This Is What I Think.

Monday, May 09, 2011

Croatian War of Independence




JOURNAL ARCHIVE: posted by H.V.O.M at 8:28 PM Thursday, September 15, 2005


I am going to describe a dream I had earlier today, because as strange as it seems, I think I am supposed to. I think someone is testing me and they want me to relay to them what they sent to my sleeping mind. I guess they want to see how much detail I remember when I am awake or something like that. It has happened a couple times lately but I have resisted writing about it. Mainly because it agitates me so to be manipulated like this.

I had that dream again about the house I bought in South Carolina back in the early '90s. I loved that place, it was quiet and relaxing. That house is always the central element in dreams I have sometime. There are usually variations to the situation, but the house is always there. And there is usually another element to the dream. In the dream, I discover that I still own the house and I can go back there any time I want, even at the very moment I realize it is still there. It is a great feeling to know I can sleep there that very night if I want to.

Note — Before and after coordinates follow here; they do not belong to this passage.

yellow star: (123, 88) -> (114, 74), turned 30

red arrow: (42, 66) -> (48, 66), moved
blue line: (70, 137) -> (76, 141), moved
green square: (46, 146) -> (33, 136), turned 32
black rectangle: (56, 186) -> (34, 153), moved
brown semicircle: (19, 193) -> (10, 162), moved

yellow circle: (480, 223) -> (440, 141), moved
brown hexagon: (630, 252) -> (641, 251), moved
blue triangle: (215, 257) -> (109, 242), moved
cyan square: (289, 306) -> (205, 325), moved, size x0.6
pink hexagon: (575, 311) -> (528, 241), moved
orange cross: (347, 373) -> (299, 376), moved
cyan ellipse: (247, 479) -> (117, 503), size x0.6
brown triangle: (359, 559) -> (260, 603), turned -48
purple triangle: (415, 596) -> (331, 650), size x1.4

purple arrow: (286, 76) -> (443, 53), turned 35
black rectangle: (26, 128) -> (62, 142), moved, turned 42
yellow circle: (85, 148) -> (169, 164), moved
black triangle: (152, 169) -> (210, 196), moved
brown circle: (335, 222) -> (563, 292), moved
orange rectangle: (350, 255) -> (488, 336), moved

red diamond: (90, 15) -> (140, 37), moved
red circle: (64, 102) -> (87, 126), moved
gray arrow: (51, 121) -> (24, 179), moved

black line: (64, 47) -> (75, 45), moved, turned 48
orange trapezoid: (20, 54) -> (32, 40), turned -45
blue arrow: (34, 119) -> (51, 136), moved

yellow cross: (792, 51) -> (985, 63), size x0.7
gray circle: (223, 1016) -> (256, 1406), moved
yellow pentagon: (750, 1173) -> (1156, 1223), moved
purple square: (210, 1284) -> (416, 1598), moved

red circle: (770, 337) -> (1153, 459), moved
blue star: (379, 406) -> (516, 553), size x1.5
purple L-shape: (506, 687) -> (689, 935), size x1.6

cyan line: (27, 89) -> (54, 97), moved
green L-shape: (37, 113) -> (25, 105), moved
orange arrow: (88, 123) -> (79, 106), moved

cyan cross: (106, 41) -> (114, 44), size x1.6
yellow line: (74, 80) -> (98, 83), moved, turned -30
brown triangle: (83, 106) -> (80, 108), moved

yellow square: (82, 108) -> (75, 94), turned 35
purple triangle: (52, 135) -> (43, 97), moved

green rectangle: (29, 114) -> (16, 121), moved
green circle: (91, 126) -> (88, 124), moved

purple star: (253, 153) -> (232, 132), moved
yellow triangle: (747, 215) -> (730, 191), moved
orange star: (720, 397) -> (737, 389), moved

In this dream last night though, there is something about my nieces. One of them has bought the house and will live there now. This is one of ten houses that one of ten nieces is getting. Not sure what that means, I only have two nieces. So anyway, I have two cars parked outside. One is that Mazda RX-7, and just like re-discovering the house in the prior dreams, this car is suddenly mine again and I am very happy to see it. I faced a dilemma though about how to get two cars back to my place, whereever that was. There is a lot of food in one car and I am transferring it from one to the RX-7. It was dark. Then I found myself at what seemed to be my own place in the country, the grass was very high. Never seen this place before, but there seems to be something slightly familiar about it. Next image I remember is my Jeep blocking the entrace of my driveway. But the postman has driven around it and is delivering the mail. He has a lot to deliver. At one point, he walks up to the house, or the garage, but I do not talk with him. Before this, I had been walking around the property and there are a lot of other buildings with purposes I don't know but they have a lot of objects, tools and such, cluttered around. I am standing on the porch about to go in and a woman throws open a hatch on the porch and starts climbing up from under the porch. She is carrying a fishing tackle box and something else I don't recognize. She is a scientist or something. She is on some kind of expedition to go out and cause frogs, I think it was, to contract the "mumps." I don't know why she was doing it, but she said they weren't doing it themselves. I woke up at this point and I could hear some loud-mouth in another room on this floor talking loudly next to his window about how he never contracted the mumps when he was a kid even though he had actually tried to contract it by getting into bed with someone that had the mumps.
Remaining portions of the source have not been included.